Aliás, nesses meios há grande índice de extremismo e radicalização. A misoginia (desprezo, ódio pelas mulheres como um todo) é quase uma regra. Ainda na época de Orkut, havia grupos como os dos "Homens Sanctos", que defendiam abertamente assassinato de mulheres e estupro. Wellington Menezes de Oliveira, que executou o massacre do Realengo no Rio de Janeiro, em 2011, era frequentador desses ambientes masculinistas. Marcelo Mello, que foi preso no ano passado por ameaçar de morte uma mulher ativista, era usuário assíduo desses ambientes. Eu posso aumentar a lista se for preciso.

Pessoalmente, frequentar essas comunidades, fóruns e radicalizar minha visão com essas leituras foi um dos gatilhos pra me afundar na pornografia, algo contra o qual estou lutando até hoje. Aliás, o incentivo à pornografia era uma norma nessas comunidades, visto como algo normal. Enquanto esses grupos possuem um discurso bem conservador e moralista, na praxe, eles estimulam essa degradação social da qual tanto se dizem críticos.

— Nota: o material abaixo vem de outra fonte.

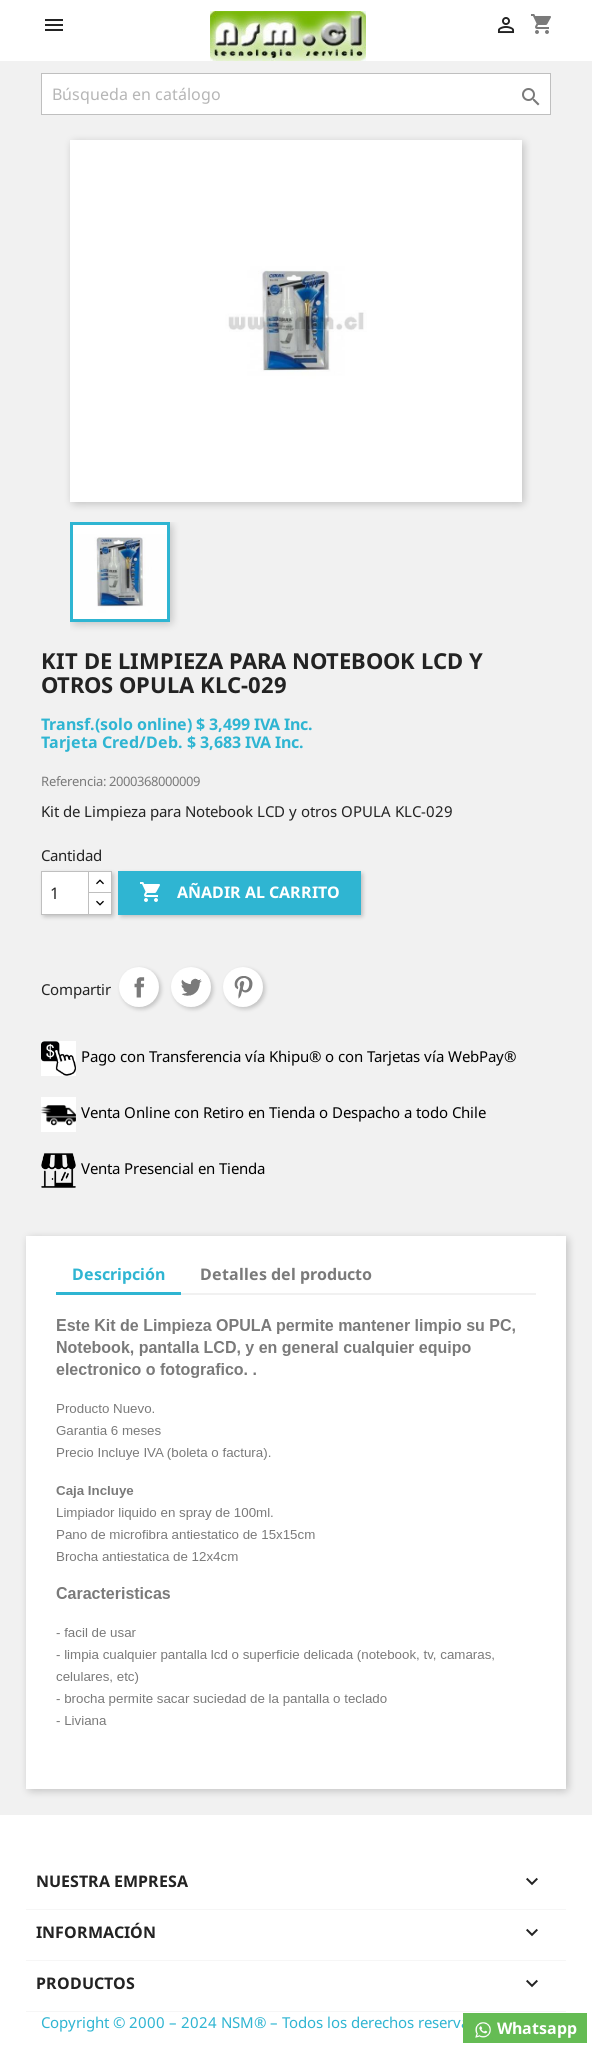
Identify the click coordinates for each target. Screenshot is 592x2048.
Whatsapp (525, 2028)
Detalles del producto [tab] (286, 1274)
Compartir (139, 987)
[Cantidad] (65, 893)
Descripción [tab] (118, 1274)
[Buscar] (296, 94)
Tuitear (191, 987)
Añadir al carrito (239, 893)
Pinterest (243, 987)
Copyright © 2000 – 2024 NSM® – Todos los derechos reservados (267, 2022)
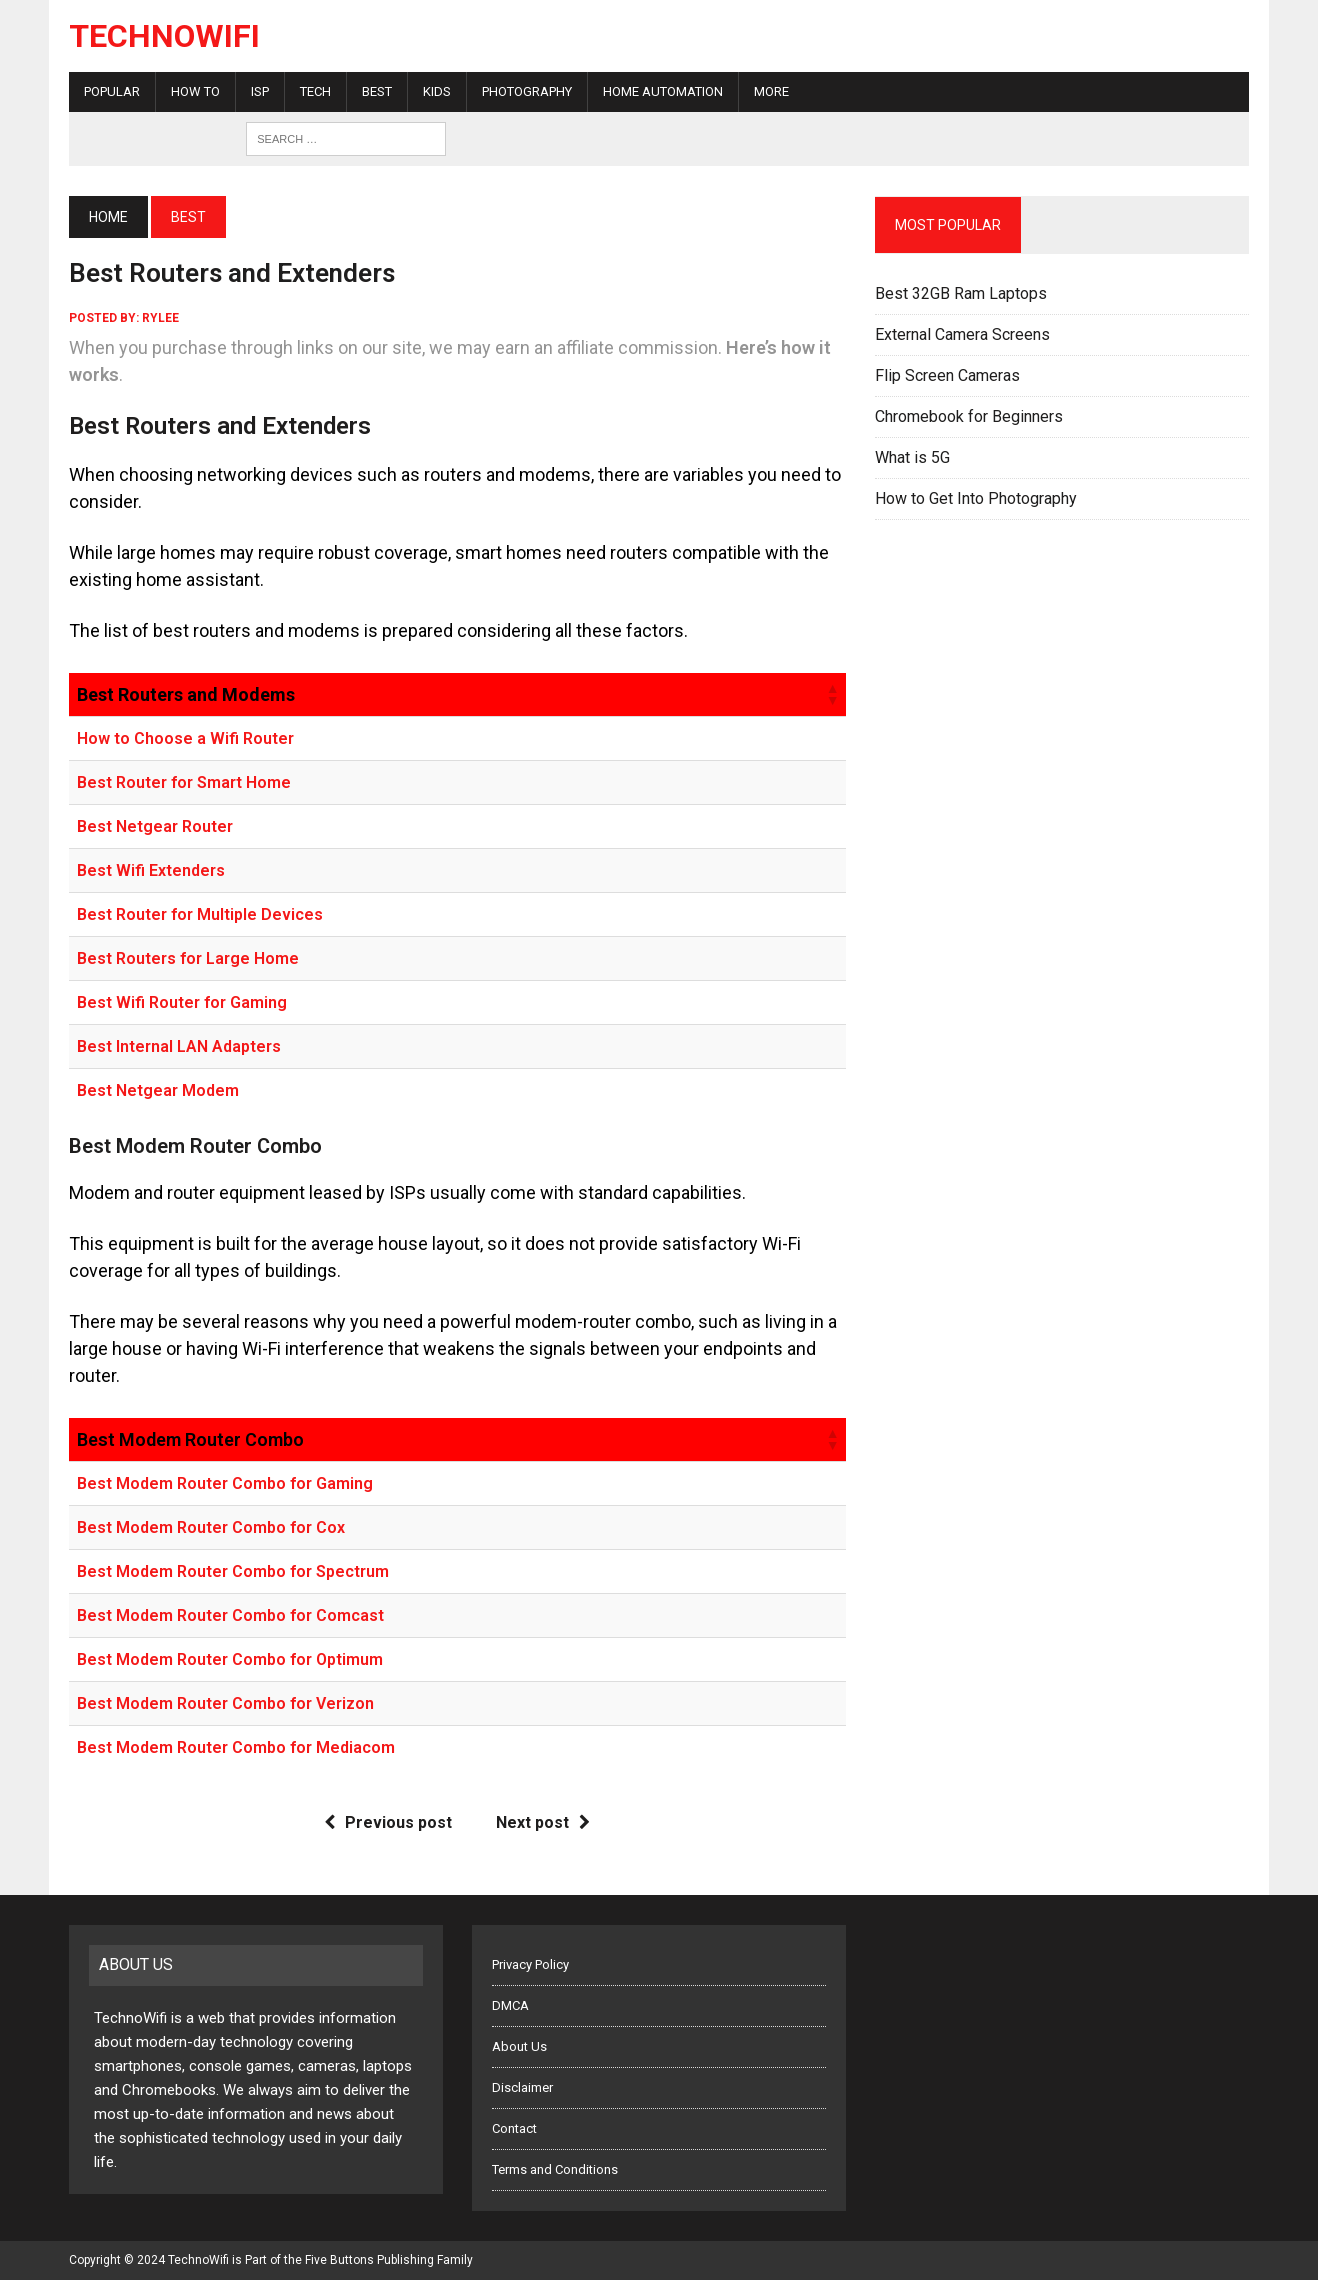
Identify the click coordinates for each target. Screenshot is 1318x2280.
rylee (160, 318)
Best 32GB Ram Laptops (961, 293)
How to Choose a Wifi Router (185, 738)
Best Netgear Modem (158, 1090)
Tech (315, 91)
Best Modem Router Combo (190, 1439)
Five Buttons (339, 2260)
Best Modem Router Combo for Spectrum (233, 1571)
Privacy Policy (530, 1964)
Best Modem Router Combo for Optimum (230, 1659)
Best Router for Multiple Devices (200, 914)
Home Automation (663, 91)
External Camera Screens (962, 334)
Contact (514, 2128)
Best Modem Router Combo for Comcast (230, 1615)
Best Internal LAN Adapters (179, 1046)
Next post (543, 1822)
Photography (527, 91)
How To (195, 91)
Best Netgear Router (155, 826)
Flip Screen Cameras (947, 375)
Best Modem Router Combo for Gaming (225, 1483)
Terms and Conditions (555, 2169)
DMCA (510, 2005)
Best (377, 91)
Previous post (388, 1822)
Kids (437, 91)
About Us (519, 2046)
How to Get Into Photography (976, 498)
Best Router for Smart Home (184, 782)
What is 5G (912, 457)
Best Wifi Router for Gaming (182, 1002)
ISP (260, 91)
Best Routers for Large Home (188, 958)
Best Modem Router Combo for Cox (211, 1527)
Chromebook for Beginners (969, 416)
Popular (112, 91)
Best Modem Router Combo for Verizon (225, 1703)
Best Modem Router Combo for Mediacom (236, 1747)
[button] (832, 694)
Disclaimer (522, 2087)
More (771, 91)
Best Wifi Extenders (151, 870)
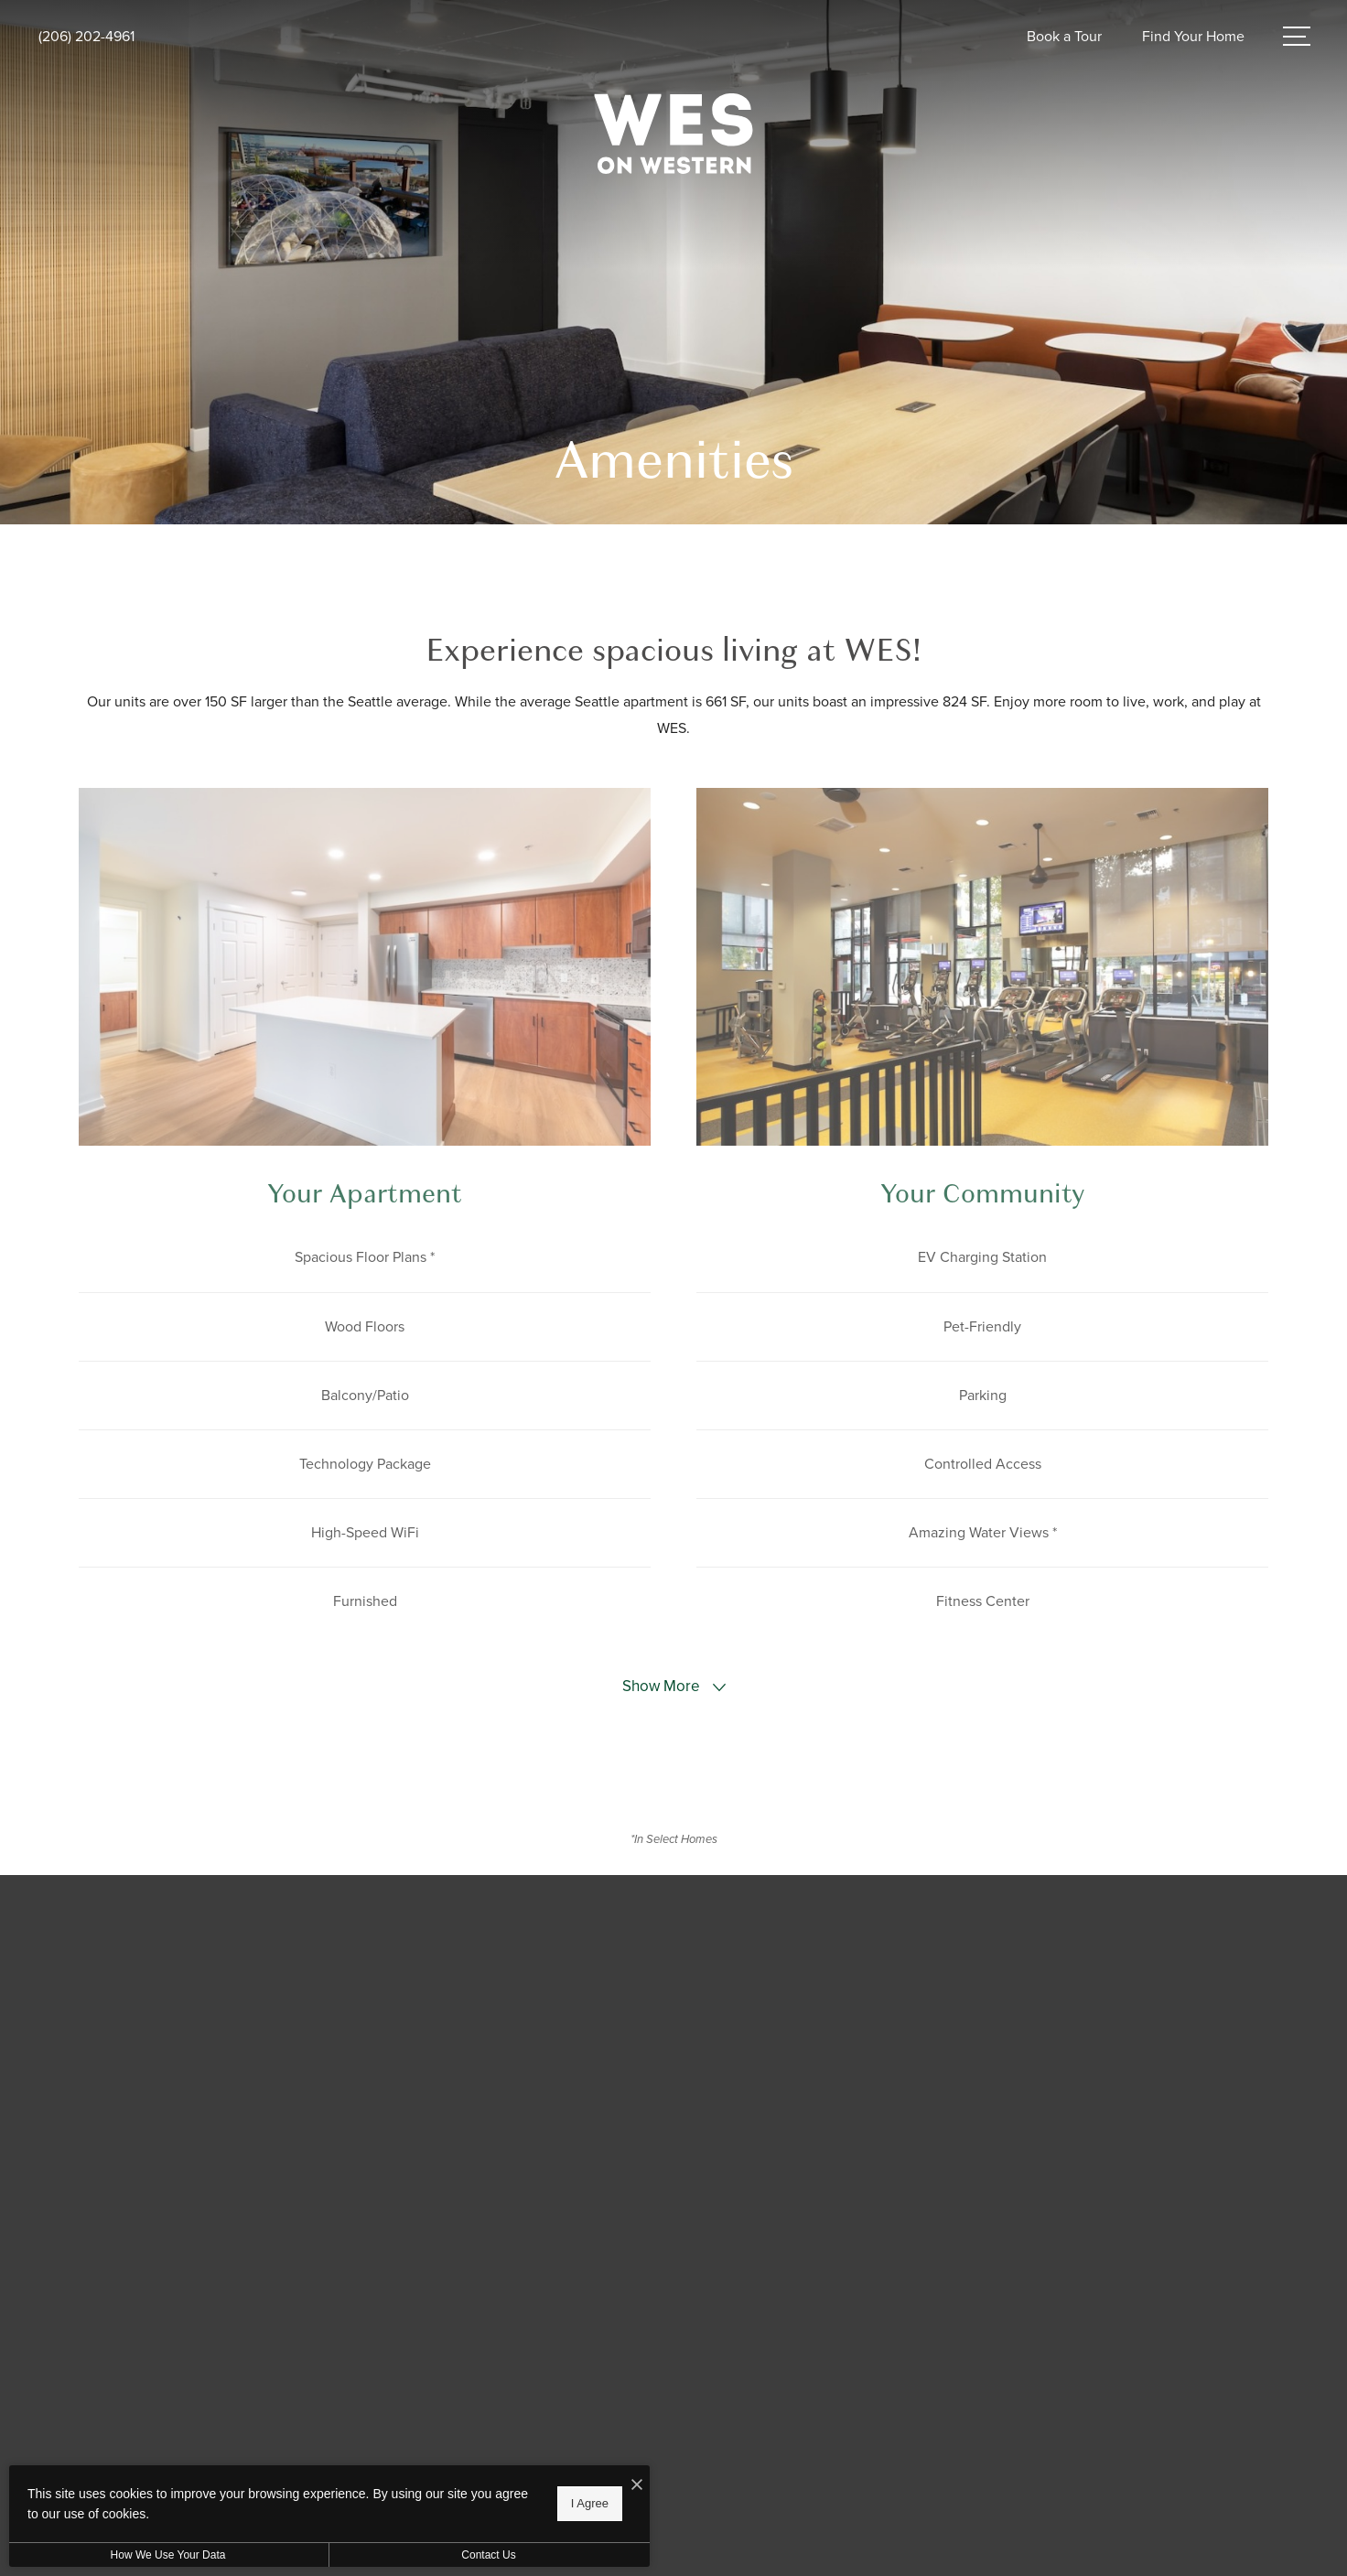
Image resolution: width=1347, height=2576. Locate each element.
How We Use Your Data (168, 2555)
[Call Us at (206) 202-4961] (86, 37)
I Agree (590, 2503)
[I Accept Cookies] (636, 2486)
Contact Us (488, 2555)
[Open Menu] (1296, 36)
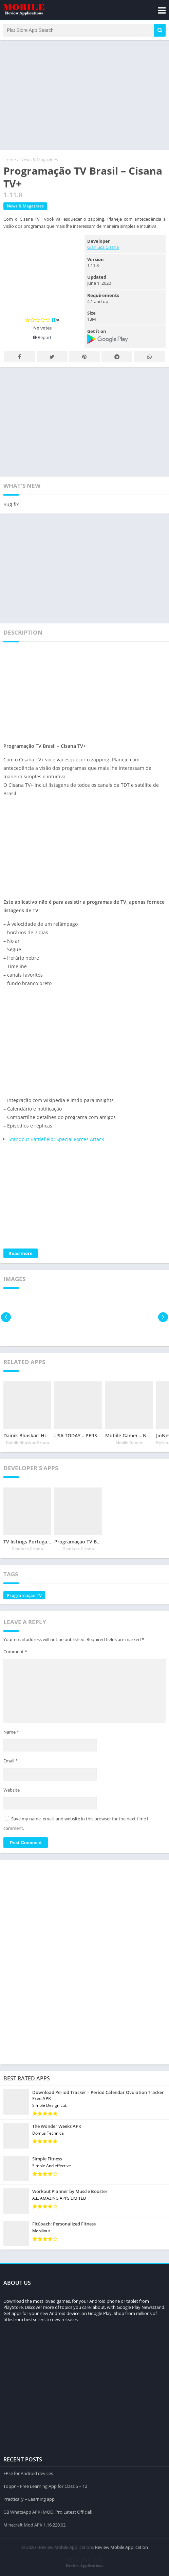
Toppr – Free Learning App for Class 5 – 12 (45, 2486)
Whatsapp (149, 356)
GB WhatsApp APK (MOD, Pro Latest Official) (47, 2512)
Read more (20, 1253)
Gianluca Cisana (103, 247)
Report (42, 337)
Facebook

Eu só comecei a perceber meu problema e a tentar lutar contra isso quando tomei algumas decisões, como a de me afastar desse meio.

Resumindo: eu acredito que você, SBP, tenha boas intenções e esteja lutando realmente contra isso. Mas dou um conselho útil: tome cuidado com esse meio extremamente tóxico. Dá pra ler Nessahan ou qualquer outro autor e quebrar a visão romântica por meios mais saudáveis do que um grupo que inclusive já tem ligação com vários crimes. Os danos colaterais não compensam os "benefícios" de se entrar nesses meios.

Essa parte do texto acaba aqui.